天気予報は「気圧配置が緩んだので今日は絶好の釣り日和だ」と言っている。「こんな日に釣りをしないやつはバカだ」と言ってる。あるいは「こんな日に釣りに行けない人は不幸だ」とも言っている‥‥‥。

よし、そこまで言うなら釣りにでかけよう‥‥‥。厳冬期の一瞬の緩みをついてブルーギルを狙ってみることにする。

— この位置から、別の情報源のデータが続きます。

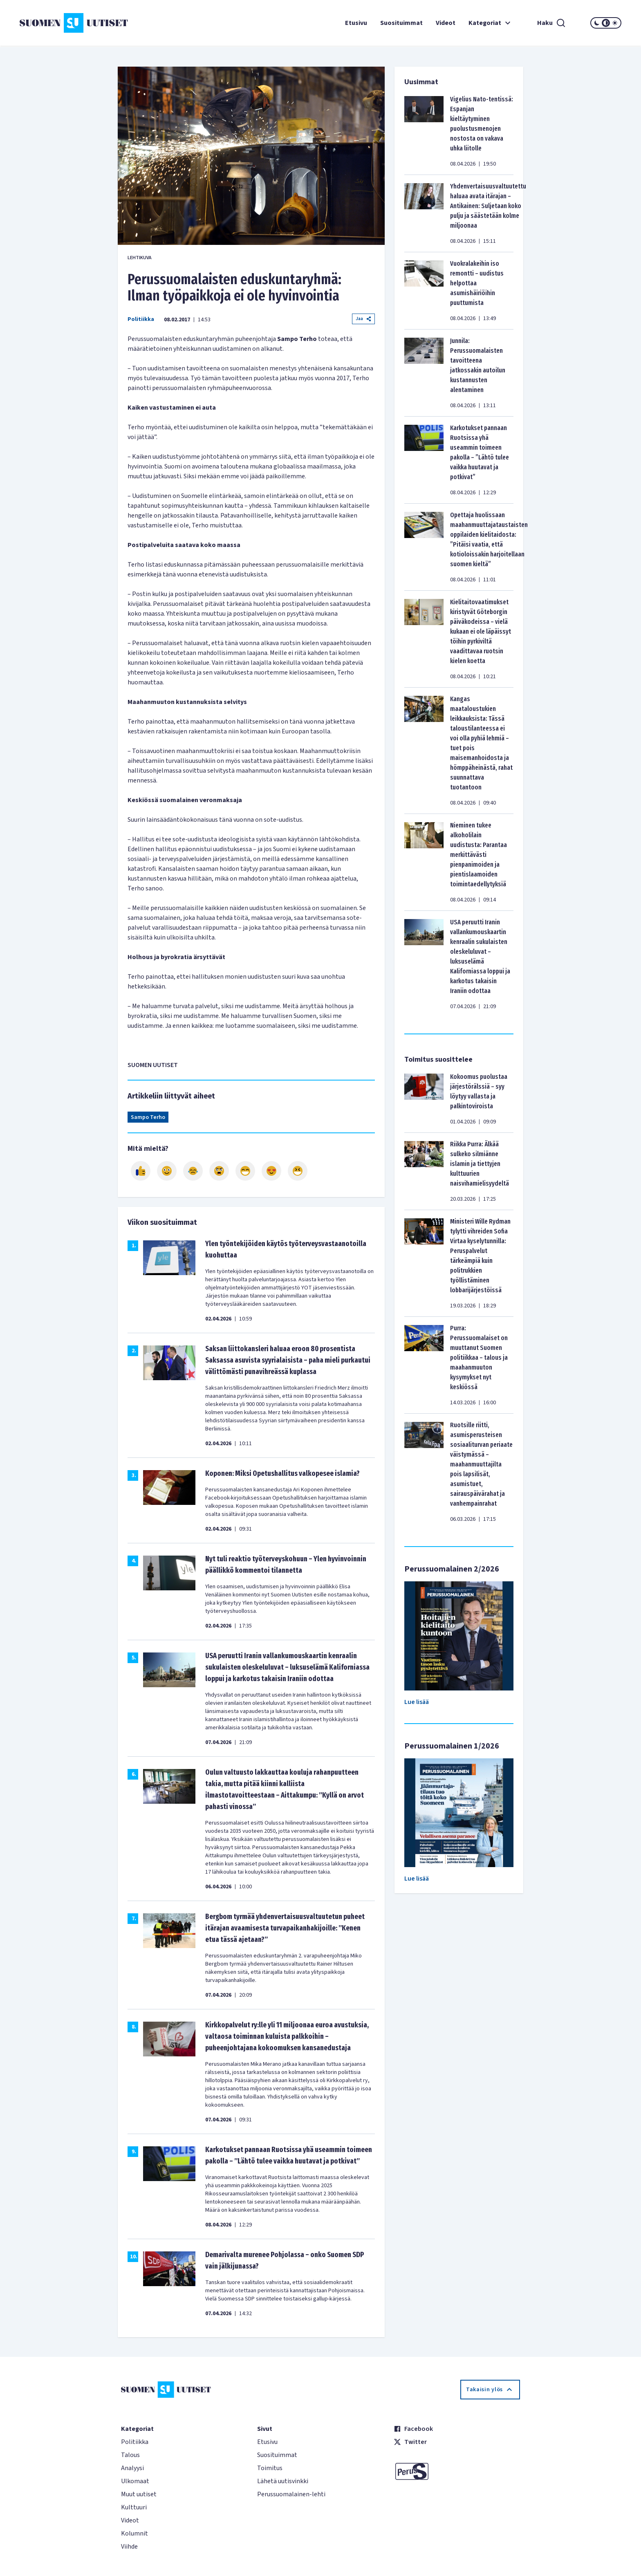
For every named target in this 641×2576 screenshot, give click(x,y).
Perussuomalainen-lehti (291, 2494)
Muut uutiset (139, 2494)
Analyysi (132, 2468)
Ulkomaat (135, 2481)
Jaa (363, 318)
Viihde (129, 2546)
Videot (445, 22)
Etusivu (356, 22)
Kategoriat (490, 23)
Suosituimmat (401, 22)
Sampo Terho (148, 1117)
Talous (130, 2454)
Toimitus (269, 2468)
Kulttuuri (134, 2507)
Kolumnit (134, 2533)
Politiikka (141, 319)
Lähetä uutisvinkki (282, 2481)
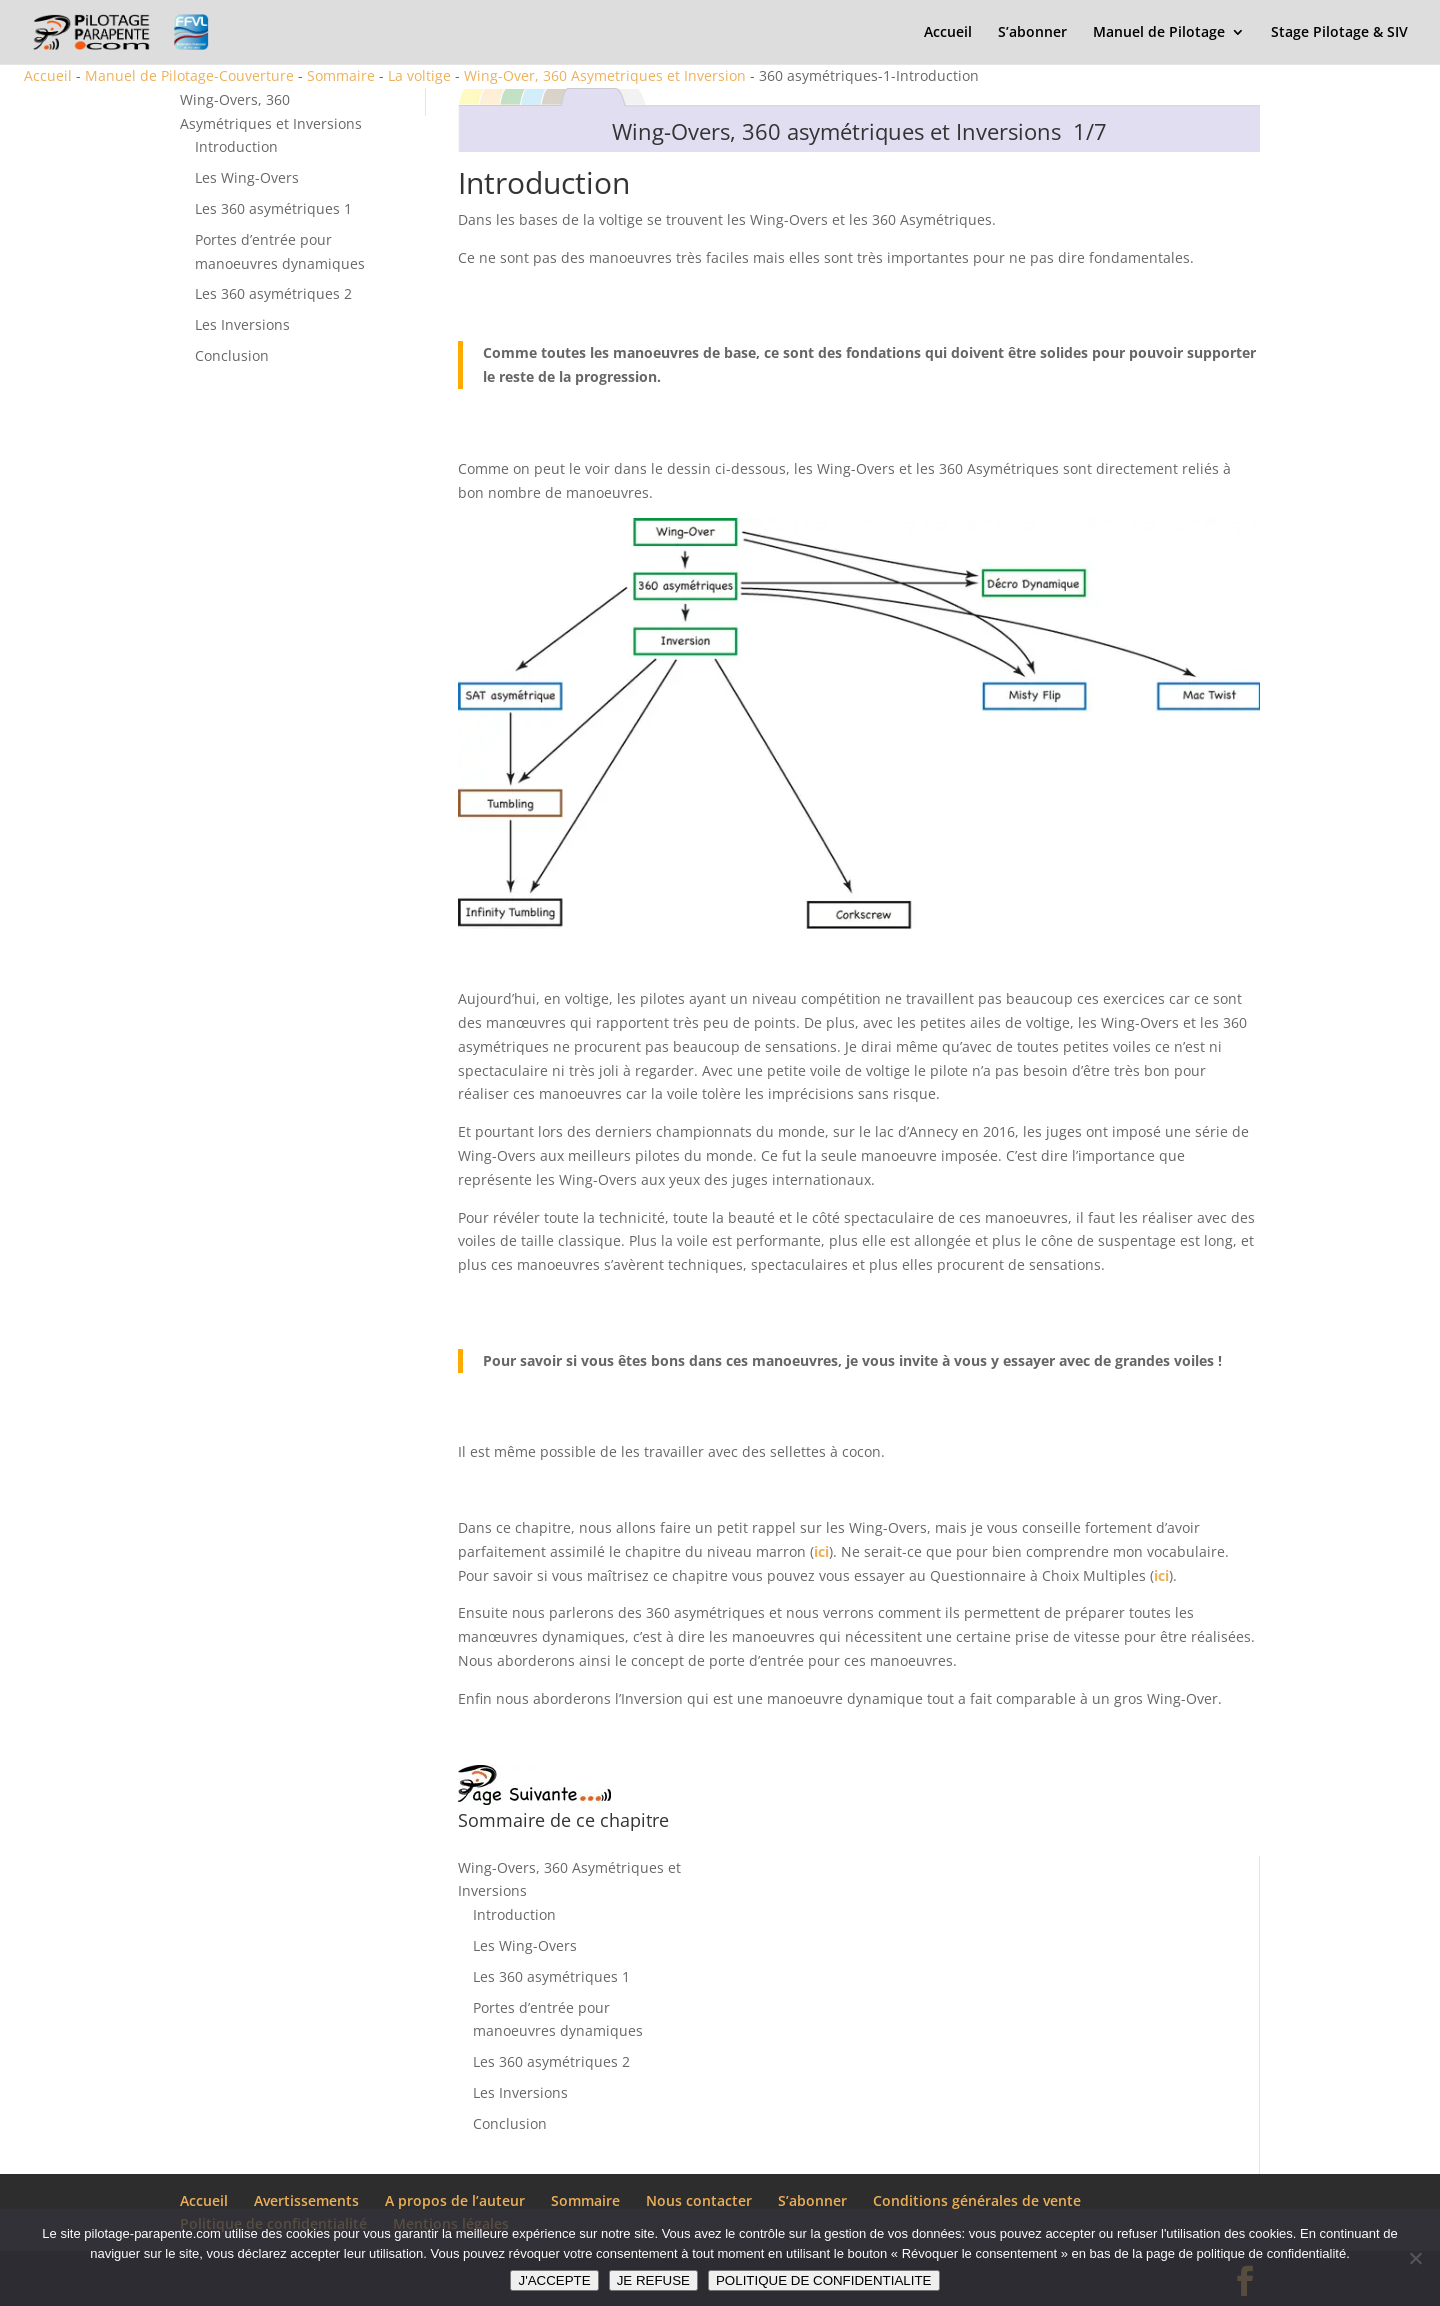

池の隅、日だまりの障害物周りで盛んにライズが起こっている。
「おお!あれはまさしくギルにちがいない‥‥‥イタダキだ」
BUMS製ミニパッチホッコゲナを投げてみる。
着水して数秒。夏場とまったく変わらないパワフルなバイトが起こる。
しかし、プラグは浮いたまま‥‥‥その後も何度か弾かれる。
そして6〜7投目、やっとプラグが消し込んだ。竿を立てて聞いてみる‥‥‥
「乗った!」
ベストシーズンならなんでもないシーンだが、この時期にこういう出方で竿を曲げてくれるとやはり嬉しい。やや小振りの奇麗なギルだった。

よし、こうなったら今度はバスを狙ってみよう‥‥‥。
夏場、20cmクラスのバスが沸いていた池だ。びっしり茂っていたウィードもまばらになって、そこここに藻穴ができている。
水面を小さな羽虫が飛んでいるらしい。時々バスが虫めがけてライズしている。
「よし、これはイタダキだ」

しかし今日はほんとうに12月なのか。背中は春のような明るい日差しを浴びてぽかぽかしている。昔懐かしいような、贅沢な気分である。相手が小さなバスとわかっていても、楽しくうきうきした気分になっている。

アンツのミニパッチ・バナナを藻穴に投げてみる。
45度の斜め浮きでやや浮力に欠ける。レッドヘッドだけを水面に出す。吸い込むようなアタリが多いので夏場はあまり使わないが、こういう状況なら絶妙なチョイス。

藻穴で首を振るとすぐに「ゴボッ!」
竿を軽く立てるとジャンプしてばれてしまう。「オーマイガーッ!」
同じ藻穴へもう一度‥‥‥「凹ッ!」
今度はきれいに乗った。
「よっしゃー!」‥‥‥「おお!軽い!小さい!でも嬉しい!」いい歳をして豆バスにはしゃいでしまう。山あいのだれも来ない池だからまあいいか。
いや、だれも来ないと思っていたら背後に犬を連れた散歩のおばあさん。
「釣れますか?」「ははは、まあ‥‥‥ちっちゃいのんが、ははは」
思わず赤面してしまう。

幼魚虐待ではあるが、これは面白い。一匹だけのつもりが、もう一匹釣ってしまった。
「イケマセン、イケマセン」
と言いつつ、ニヤニヤしながら池を後にした。

その後、ナマズも‥‥‥と近くの川で日暮れまで粘ったが、そうは問屋が卸してくれなかった。ちょっと調子に乗りすぎたか‥‥‥。